Have a question about this project? Sign up for a free GitHub account to open an issue and contact its maintainers and the community.

By clicking “Sign up for GitHub”, you agree to our terms of service and privacy statement. We’ll occasionally send you account related emails.

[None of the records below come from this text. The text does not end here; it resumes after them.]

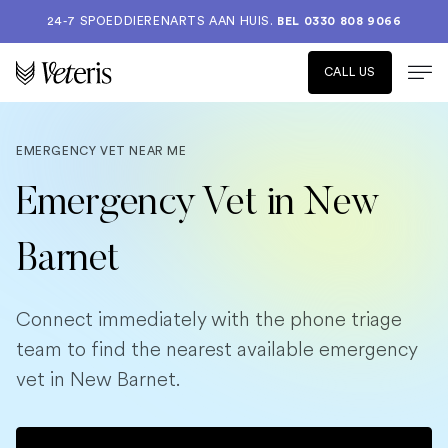
24-7 SPOEDDIERENARTS AAN HUIS.
BEL 0330 808 9066
CALL US
EMERGENCY VET NEAR ME
Emergency Vet in New
Barnet
Connect immediately with the phone triage
team to find the nearest available emergency
vet in New Barnet.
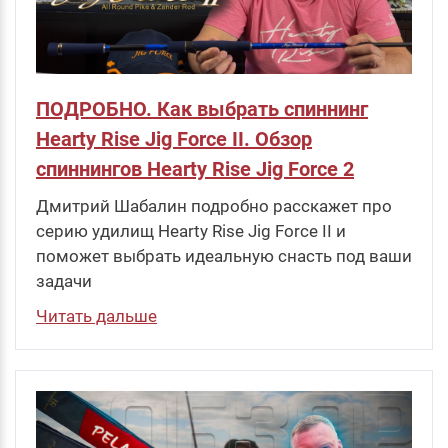
ПОДРОБНО. Как выбрать спиннинг
Hearty Rise Jig Force II. Обзор
спиннингов Hearty Rise Jig Force 2
Дмитрий Шабалин подробно расскажет про
серию удилищ Hearty Rise Jig Force II и
поможет выбрать идеальную снасть под ваши
задачи
Читать дальше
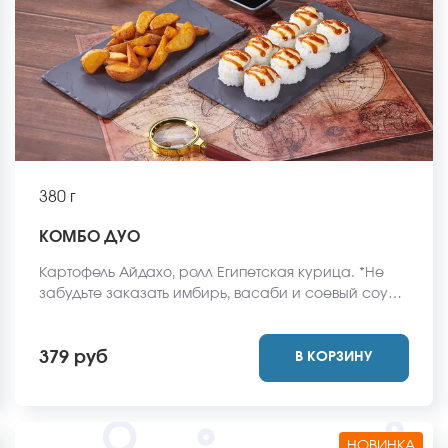
380 г
КОМБО ДУО
Картофель Айдахо, ролл Египетская курица. *Не
забудьте заказать имбирь, васаби и соевый соус.
Они не входят в стоимость заказа. *Внешний вид
блюда может отличаться от фото на сайте.
379 руб
В КОРЗИНУ
НОВИНКА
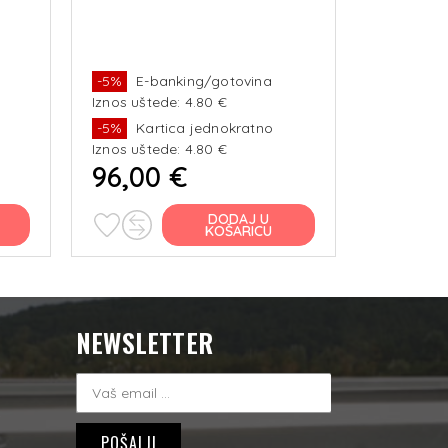
-5%
E-banking/gotovina
Iznos uštede: 4.80 €
-5%
Kartica jednokratno
Iznos uštede: 4.80 €
96,00 €
DODAJ U
KOŠARICU
NEWSLETTER
i
POŠALJI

Already on GitHub? Sign in to your account

[Bug]: Parallel/multiprocessing do not work for Describers #637

Open
2 of 4 tasks
kavanase opened this issue Jun 12, 2024 · 1 comment
Open
2 of 4 tasks

[Bug]: Parallel/multiprocessing do not work for Describers #637

kavanase opened this issue Jun 12, 2024 · 1 comment
Labels
bug Something isn't working

Comments

@kavanase
Copy link
Contributor

Email (Optional)

No response

Version

v2023.9.9

Which OS(es) are you using?

  • MacOS
  • Windows
  • Linux

What happened?

Firstly, thanks for developing a really nice package!
When trying to parse a list of Structure objects with M3GNetStructure(n_jobs=4).transform (to then perform DIRECT sampling), using the n_jobs argument to run this command in parallel (to speed up parsing as suggested in the example notebook), the following error is obtained, stating that the parsing functions are not pickle-able and thus unable to be used in parallel:

joblib.externals.loky.process_executor._RemoteTraceback:
"""
Traceback (most recent call last):
  File "/Users/kavanase/miniconda3/lib/python3.10/site-packages/joblib/externals/loky/backend/queues.py", line 159, in _feed
    obj_ = dumps(obj, reducers=reducers)
  File "/Users/kavanase/miniconda3/lib/python3.10/site-packages/joblib/externals/loky/backend/reduction.py", line 215, in dumps
    dump(obj, buf, reducers=reducers, protocol=protocol)
  File "/Users/kavanase/miniconda3/lib/python3.10/site-packages/joblib/externals/loky/backend/reduction.py", line 208, in dump
    _LokyPickler(file, reducers=reducers, protocol=protocol).dump(obj)
  File "/Users/kavanase/miniconda3/lib/python3.10/site-packages/joblib/externals/cloudpickle/cloudpickle_fast.py", line 632, in dump
    return Pickler.dump(self, obj)
TypeError: cannot pickle 'weakref.ReferenceType' object
"""

The above exception was the direct cause of the following exception:

Traceback (most recent call last):
  File "M3GNet_Structure_DIRECT_generation.py", line 66, in <module>
    m3gnet_struct.transform(collated_data["structures"][:1000])
  File "/Users/kavanase/miniconda3/lib/python3.10/site-packages/sklearn/utils/_set_output.py", line 295, in wrapped
    data_to_wrap = f(self, X, *args, **kwargs)
  File "/Users/kavanase/miniconda3/lib/python3.10/site-packages/maml/base/_describer.py", line 122, in transform
    features = Parallel(n_jobs=self.n_jobs)(delayed(cached_transform_one)(self, obj) for obj in objs)
  File "/Users/kavanase/miniconda3/lib/python3.10/site-packages/joblib/parallel.py", line 1952, in __call__
    return output if self.return_generator else list(output)
  File "/Users/kavanase/miniconda3/lib/python3.10/site-packages/joblib/parallel.py", line 1595, in _get_outputs
    yield from self._retrieve()
  File "/Users/kavanase/miniconda3/lib/python3.10/site-packages/joblib/parallel.py", line 1699, in _retrieve
    self._raise_error_fast()
  File "/Users/kavanase/miniconda3/lib/python3.10/site-packages/joblib/parallel.py", line 1734, in _raise_error_fast
    error_job.get_result(self.timeout)
  File "/Users/kavanase/miniconda3/lib/python3.10/site-packages/joblib/parallel.py", line 736, in get_result
    return self._return_or_raise()
  File "/Users/kavanase/miniconda3/lib/python3.10/site-packages/joblib/parallel.py", line 754, in _return_or_raise
    raise self._result
_pickle.PicklingError: Could not pickle the task to send it to the workers.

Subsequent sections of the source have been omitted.